BEGIN

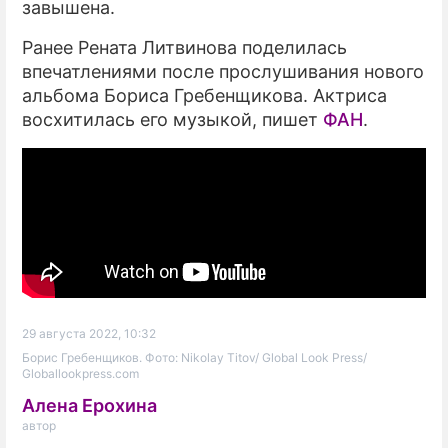
завышена.
Ранее Рената Литвинова поделилась
впечатлениями после прослушивания нового
альбома Бориса Гребенщикова. Актриса
восхитилась его музыкой, пишет
ФАН
.
29 августа 2022, 10:32
Борис Гребенщиков. Фото: Nikolay Titov/ Global Look Press/
Globallookpress.com
Алена Ерохина
автор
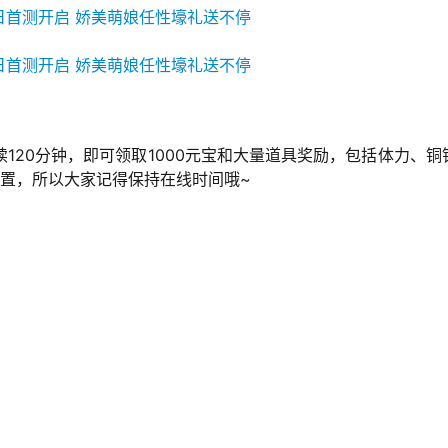
120分钟，即可领取1000元宝和大量道具奖励，包括体力、铜
置，所以大家记得保持在线时间哦~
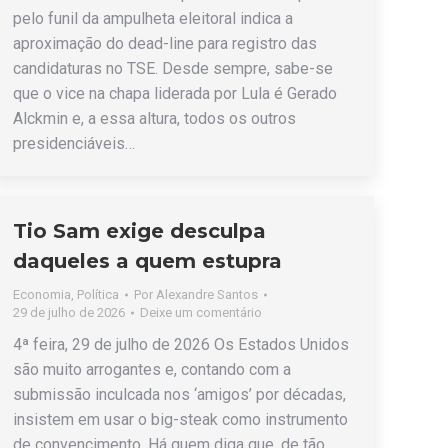
pelo funil da ampulheta eleitoral indica a
aproximação do dead-line para registro das
candidaturas no TSE. Desde sempre, sabe-se
que o vice na chapa liderada por Lula é Gerado
Alckmin e, a essa altura, todos os outros
presidenciáveis…
Tio Sam exige desculpa
daqueles a quem estupra
Economia
,
Política
Por
Alexandre Santos
29 de julho de 2026
Deixe um comentário
4ª feira, 29 de julho de 2026 Os Estados Unidos
são muito arrogantes e, contando com a
submissão inculcada nos ‘amigos’ por décadas,
insistem em usar o big-steak como instrumento
de convencimento. Há quem diga que, de tão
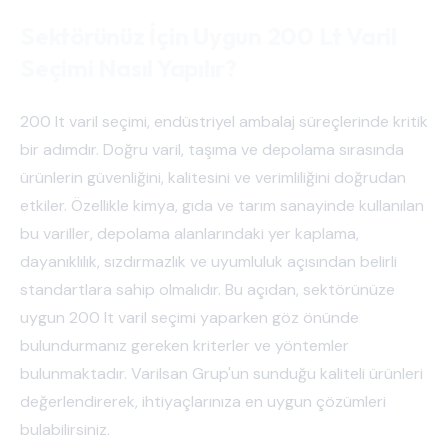
Sektörünüz İçin Uygun 200 Lt Varil
Seçimi Nasıl Yapılır?
200 lt varil seçimi, endüstriyel ambalaj süreçlerinde kritik
bir adımdır. Doğru varil, taşıma ve depolama sırasında
ürünlerin güvenliğini, kalitesini ve verimliliğini doğrudan
etkiler. Özellikle kimya, gıda ve tarım sanayinde kullanılan
bu variller, depolama alanlarındaki yer kaplama,
dayanıklılık, sızdırmazlık ve uyumluluk açısından belirli
standartlara sahip olmalıdır. Bu açıdan, sektörünüze
uygun 200 lt varil seçimi yaparken göz önünde
bulundurmanız gereken kriterler ve yöntemler
bulunmaktadır. Varilsan Grup'un sunduğu kaliteli ürünleri
değerlendirerek, ihtiyaçlarınıza en uygun çözümleri
bulabilirsiniz.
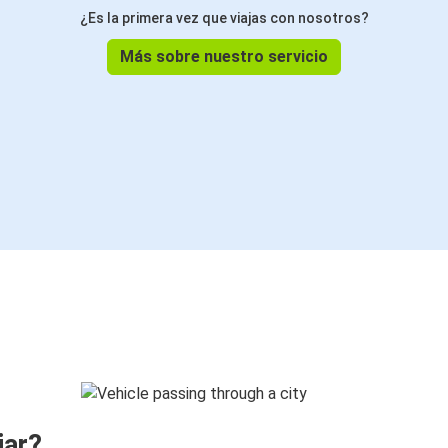
¿Es la primera vez que viajas con nosotros?
Más sobre nuestro servicio
jar?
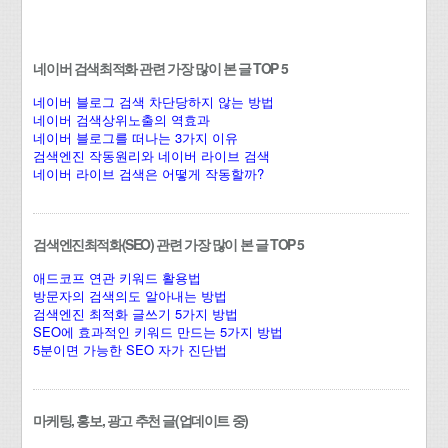
네이버 검색최적화 관련 가장 많이 본 글 TOP 5
네이버 블로그 검색 차단당하지 않는 방법
네이버 검색상위노출의 역효과
네이버 블로그를 떠나는 3가지 이유
검색엔진 작동원리와 네이버 라이브 검색
네이버 라이브 검색은 어떻게 작동할까?
검색엔진최적화(SEO) 관련 가장 많이 본 글 TOP 5
애드코프 연관 키워드 활용법
방문자의 검색의도 알아내는 방법
검색엔진 최적화 글쓰기 5가지 방법
SEO에 효과적인 키워드 만드는 5가지 방법
5분이면 가능한 SEO 자가 진단법
마케팅, 홍보, 광고 추천 글(업데이트 중)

END

**Task item:** Count the lines of the data that hold the string "quem", and give that number as the entire reply.

**Reply to the exercise:** 2